満月我々はあらゆるものを、神自身で覆わなければならない。いつわりの楽天主義によるのでもなく、我々の目を悪に対してふさぐのでもなく、あらゆるものの中に神を見なければならないのである。

満月石や木は決して法則を破る事はない。しかしいつまでたっても石は石であり、木は木のままである。ただ人間だけが、束縛や法則を乗り越えて、運命と戦って、これに打ち勝つ力を恵まれているのである。

満月我々不死なる、永久に純粋なる、完全なる霊を、小さき心や、小さき身体だと考えるな。これこそ一切の無知のもと───一切の利己心の母体である。人間はたとえ見かけが弱くとも、すべて光栄ある不滅の児である。これが真理である。

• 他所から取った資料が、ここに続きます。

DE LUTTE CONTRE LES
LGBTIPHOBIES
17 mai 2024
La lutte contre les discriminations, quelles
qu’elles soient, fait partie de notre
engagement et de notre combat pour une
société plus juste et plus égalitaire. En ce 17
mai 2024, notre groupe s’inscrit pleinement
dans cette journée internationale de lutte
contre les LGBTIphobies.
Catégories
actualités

満月諸君が欲するすべてを持て!ただ真理を知れ、それを実現せよ!諸君の存在の全ての部分に神があることを知れ。世界はたちまちにして天国と変わるだろう。

満月幸福よりも一層多くを教えてくれるものは不幸である。富よりも一層多くを学ばせてくれるのは貧乏である。また、内面の火をかきたててくれるのは、賞賛よりも攻撃である。

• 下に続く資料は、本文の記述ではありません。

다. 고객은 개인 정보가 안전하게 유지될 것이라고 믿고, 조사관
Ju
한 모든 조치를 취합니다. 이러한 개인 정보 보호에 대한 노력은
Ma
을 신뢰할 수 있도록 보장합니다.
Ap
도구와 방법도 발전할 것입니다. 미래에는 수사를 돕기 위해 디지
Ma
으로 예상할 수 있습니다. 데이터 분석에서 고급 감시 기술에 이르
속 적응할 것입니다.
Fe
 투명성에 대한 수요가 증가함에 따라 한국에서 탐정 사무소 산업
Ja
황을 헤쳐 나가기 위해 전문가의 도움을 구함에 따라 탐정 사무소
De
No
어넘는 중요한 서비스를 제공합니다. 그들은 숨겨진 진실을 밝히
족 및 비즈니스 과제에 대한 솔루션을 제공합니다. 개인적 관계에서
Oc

満月あなたが世界中探しまわっていた相手、神殿で泣きつつ訴えた相手、雲に包まれて一切の神秘中の神秘として見えなかった相手、───真理、神はあなた自身であり、あなたの中にいる。

満月私は生まれる事のない、死ぬ事の無い、浄福にあふれる永遠なる大霊である。このことを昼も夜も思え。それがあなたの生命の一部となり、分子となるまで思え!あなたの行動のすべては、この思想の力によって拡大され、変質され、神聖化される。

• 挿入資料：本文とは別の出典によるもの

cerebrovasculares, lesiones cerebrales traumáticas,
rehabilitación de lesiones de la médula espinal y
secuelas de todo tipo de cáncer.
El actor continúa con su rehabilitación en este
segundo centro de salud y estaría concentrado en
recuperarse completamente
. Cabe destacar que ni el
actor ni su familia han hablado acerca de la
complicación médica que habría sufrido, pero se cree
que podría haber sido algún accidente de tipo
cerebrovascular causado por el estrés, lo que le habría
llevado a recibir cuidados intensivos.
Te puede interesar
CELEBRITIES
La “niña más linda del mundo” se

満月我々がかくありたいと願うものは、何でも我々自身でそれを為す力をもっている。今我々の前にあるところのものは、すべて我々自身の過去の行動の結果として現われたものである。我々が将来なりたいと願うものは何でも、現在によって創りだすことが出来る。

満月失敗を恐れるな。闘いによって得られるものでなければ、持つに値しないものだ。失敗は人生の美であり、それがなかったならば、どこに人生の詩があるだろうか。理想を千回も振りかざせ。そして千回失敗しても、もう一度企てよ。

満月世界の歴史は自己を信じた少数の人たちの手によってつくられた。あなたたちは何でも出来る。失敗するのは、無限の力をあらわす努力が足りないからである。個人でも国家でも、自信を失えば死が来る。まずあなたたち自身を信ぜよ。神であることを信ぜよ。

満月自己をこの小さい肉体の中に閉じ込めるな。私は宇宙である。一切者であるあの無限なるものが、自分であるといえるまでになれ。あなたには死はなく、病もなく、不幸もない。あなたは不死、不滅なる、永遠で完全な霊そのものである。あなたは無限の青空のように大きいのだ。